Key Experimental Results

Efficiency Comparison

Method Steps Inference Time (s) FLOPs (G) Params (M) FPS
StableSR 200 11.50
DiffBIR 50 2.72
OSEDiff 1 0.11 513 1311
S3Diff 1 0.28
AdcSR 1 0.03 111 340 34.79

Speedup ratio: vs. StableSR 383×, vs. OSEDiff 3.7×, vs. S3Diff 9.3×.
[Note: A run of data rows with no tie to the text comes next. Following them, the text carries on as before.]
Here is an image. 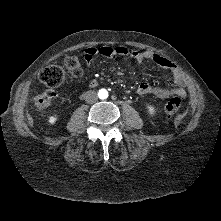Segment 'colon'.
<instances>
[{
	"instance_id": "5ec220e1",
	"label": "colon",
	"mask_w": 221,
	"mask_h": 221,
	"mask_svg": "<svg viewBox=\"0 0 221 221\" xmlns=\"http://www.w3.org/2000/svg\"><path fill=\"white\" fill-rule=\"evenodd\" d=\"M83 73V68L79 58L75 56L67 57L63 66L50 65L45 67L39 74V80L49 88L59 86L68 77H79ZM55 99L52 90L40 91L34 94L33 103L37 111L45 112ZM181 108V99L174 96L165 105L167 115L176 114Z\"/></svg>"
}]
</instances>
Restoration Quality Comparison (DRealSR)

Method PSNR↑ SSIM↑ LPIPS↓ DISTS↓
StableSR 27.63 0.3317
OSEDiff 28.02 0.3087 0.2239
AdcSR 28.10 0.3046 0.2200

Ablation Study

Configuration PSNR↑ LPIPS↓ Params (M) Time (s)
Keep VAE Encoder 27.97 0.3077 490 0.05
Remove VAE Encoder 28.10 0.3046 456 0.03
Configuration FID↓ MUSIQ↑ MANIQA↑ CLIPIQA↑
Without connection optimization 140.09 65.18 0.5807 0.6756
With connection optimization 134.05 66.26 0.5927 0.7049

Loss & Training

Hardware & Scale

  • 8× NVIDIA A100 (80GB)
  • Batch size of 96
  • Stage 1: 250K steps on OpenImage + 250K steps on LAION-Face/Aesthetic
  • Stage 2: 200K steps on LSDIR
  • Real-ESRGAN degradation pipeline to synthesize LR-HR pairs

Degradation Pipeline

Uses the high-order degradation model from Real-ESRGAN, including multiple stages of degradation such as blur, downsampling, noise, and JPEG compression.

Highlights & Insights

  • Systematic module classification scheme: Instead of mindless pruning, the role of each module is analyzed first before deciding on removal/pruning strategies.
  • Removing the VAE encoder actually improves quality (PSNR +0.13), indicating that redundant components might introduce noise.
  • 34.79 FPS is the first real-time super-resolution speed achieved by a diffusion model.
  • Key to the two-stage design: First restore VAE decoding capability, then conduct end-to-end distillation to avoid performance collapse caused by one-step-to-destination compression.
  • The Straight-Through Estimator addresses the non-differentiability of clipping, which is a noteworthy engineering detail.
  • Scores better in LPIPS/DISTS compared to the teacher OSEDiff, demonstrating a "the student surpasses the master" effect after distillation.